◆ **Required action**:
Every line containing the word "expensive" is to be copied from the data below.

□ □ □ □ □ □ □

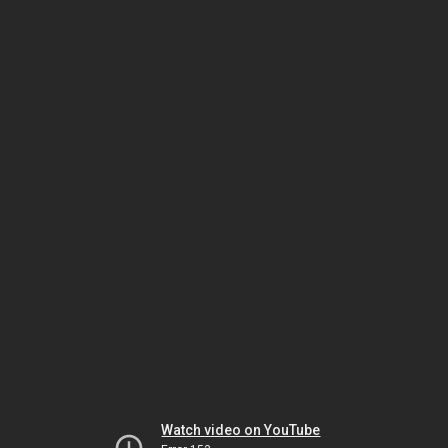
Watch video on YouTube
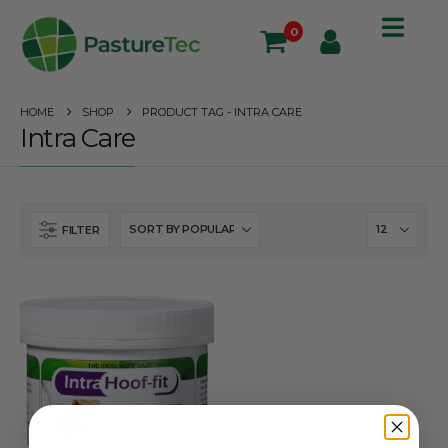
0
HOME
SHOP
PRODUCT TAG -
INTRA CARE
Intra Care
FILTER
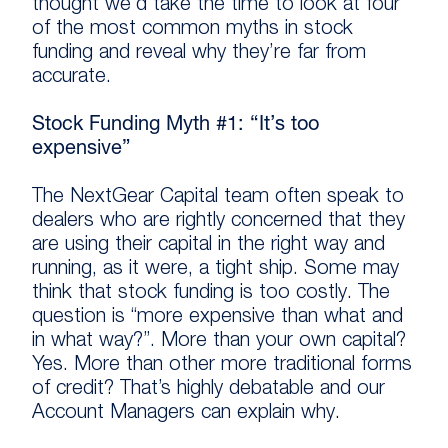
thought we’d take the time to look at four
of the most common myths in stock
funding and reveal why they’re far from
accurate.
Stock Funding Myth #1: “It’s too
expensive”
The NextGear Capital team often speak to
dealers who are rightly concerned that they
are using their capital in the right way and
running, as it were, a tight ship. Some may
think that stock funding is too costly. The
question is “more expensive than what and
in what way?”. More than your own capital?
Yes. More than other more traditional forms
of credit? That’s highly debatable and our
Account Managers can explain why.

□ □ □ □ □ □ □

◆ **Output of the exercise**:
expensive”
question is “more expensive than what and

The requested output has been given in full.